• **WORK INSTRUCTIONS**: The answer must be the lines from the one that holds "The width and" through the final line of the data, copied exactly, with no pictures.
DATA SUPPLIED Start Marker
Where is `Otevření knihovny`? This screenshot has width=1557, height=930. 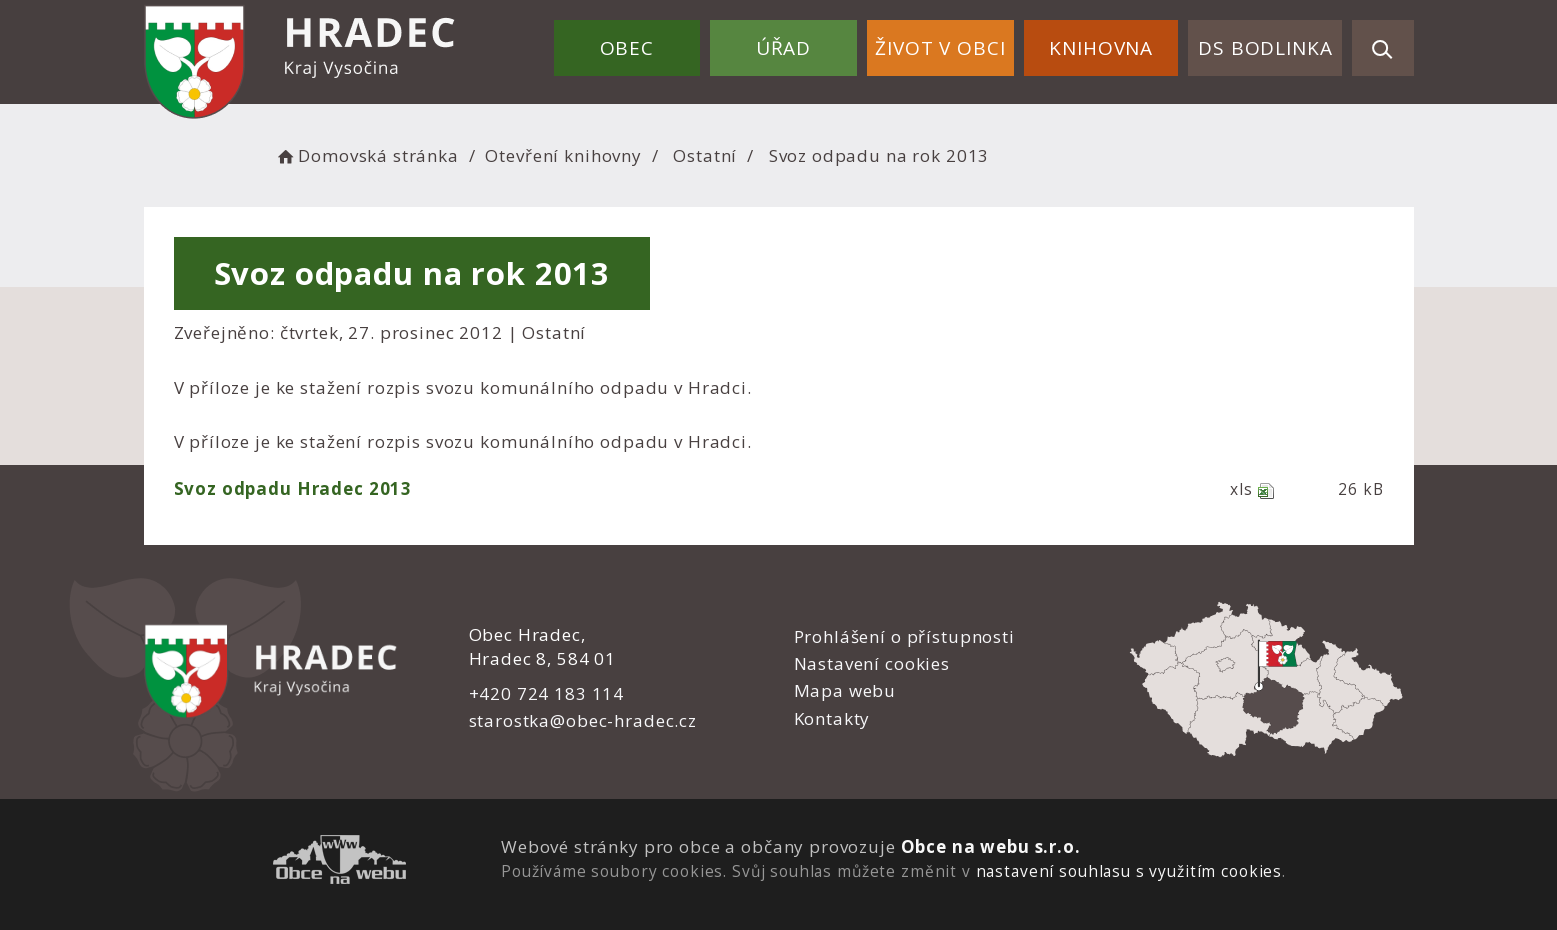 Otevření knihovny is located at coordinates (563, 155).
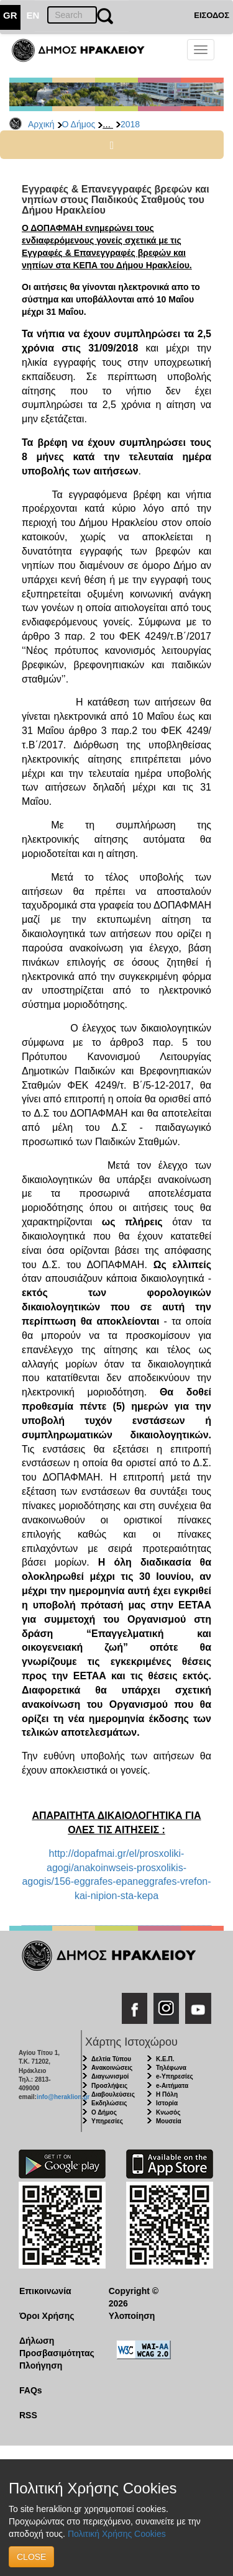 The height and width of the screenshot is (2576, 233). What do you see at coordinates (111, 2059) in the screenshot?
I see `Δελτία Τύπου` at bounding box center [111, 2059].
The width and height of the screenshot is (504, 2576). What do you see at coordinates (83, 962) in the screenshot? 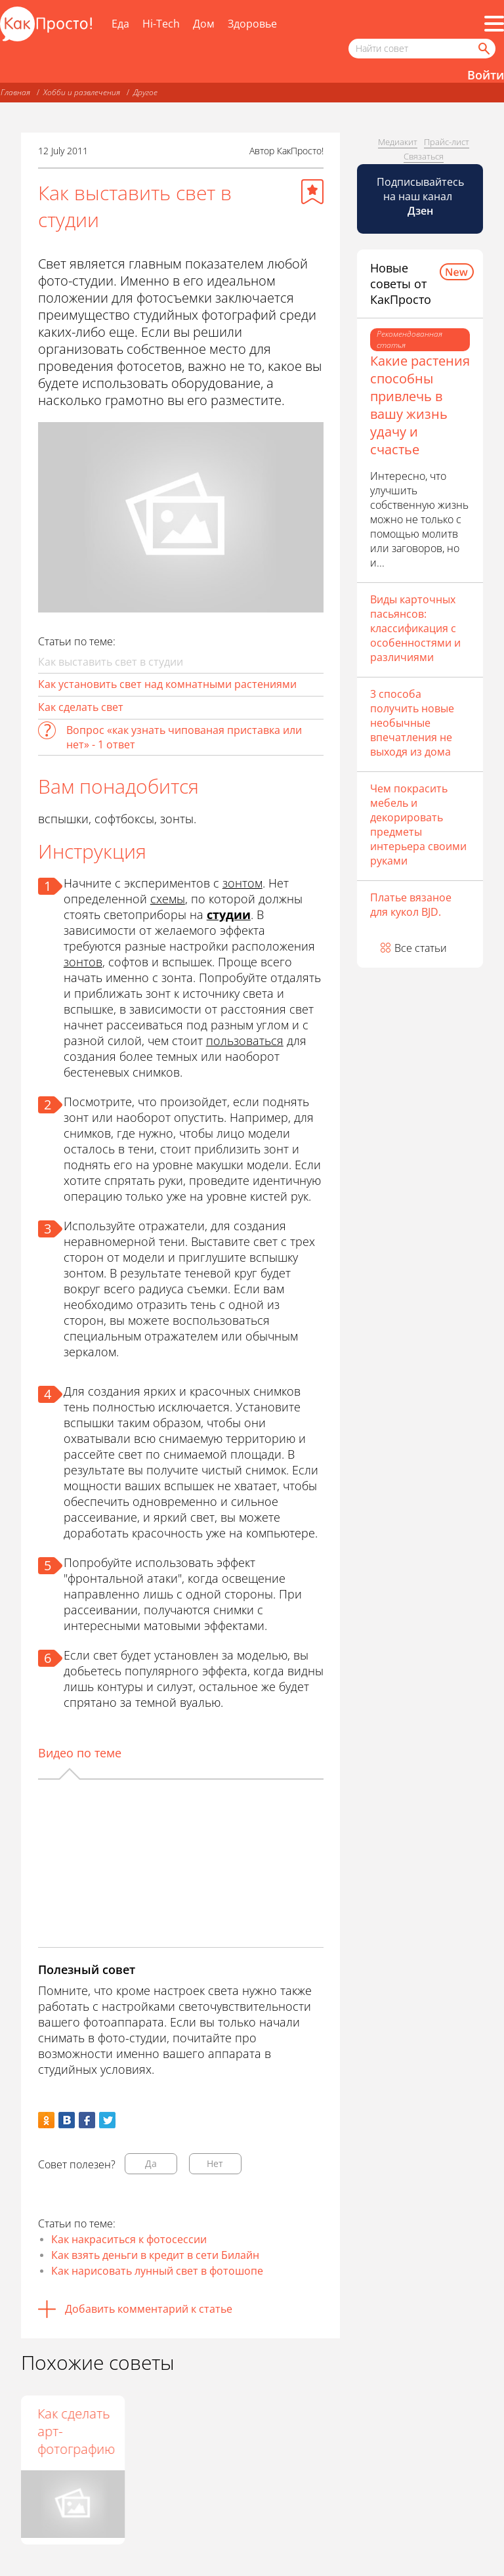
I see `зонтов` at bounding box center [83, 962].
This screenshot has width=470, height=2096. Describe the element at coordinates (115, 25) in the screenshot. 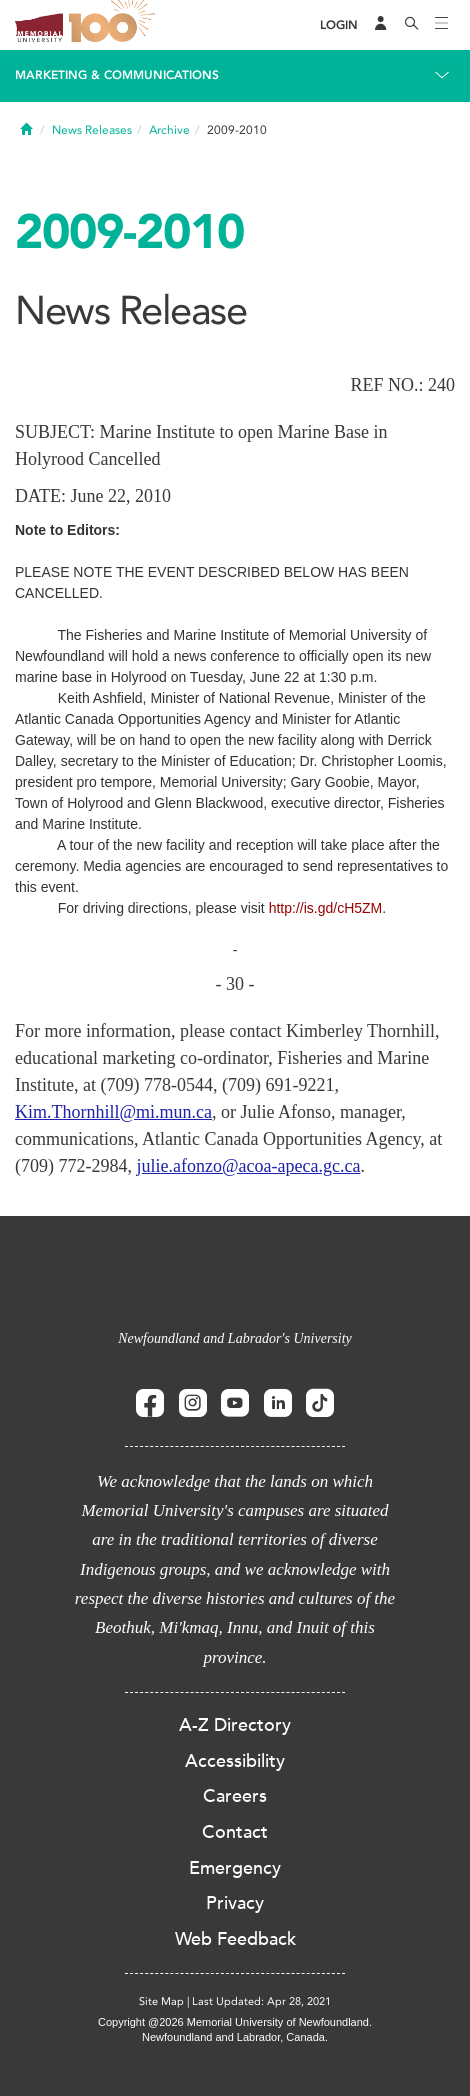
DATA SUPPLIED End Marker
• **ANSWER FOR THIS EXERCISE**:
The width and height of the screenshot is (504, 2576). What do you see at coordinates (83, 962) in the screenshot? 
I see `зонтов` at bounding box center [83, 962].
This screenshot has width=470, height=2096. Describe the element at coordinates (115, 25) in the screenshot. 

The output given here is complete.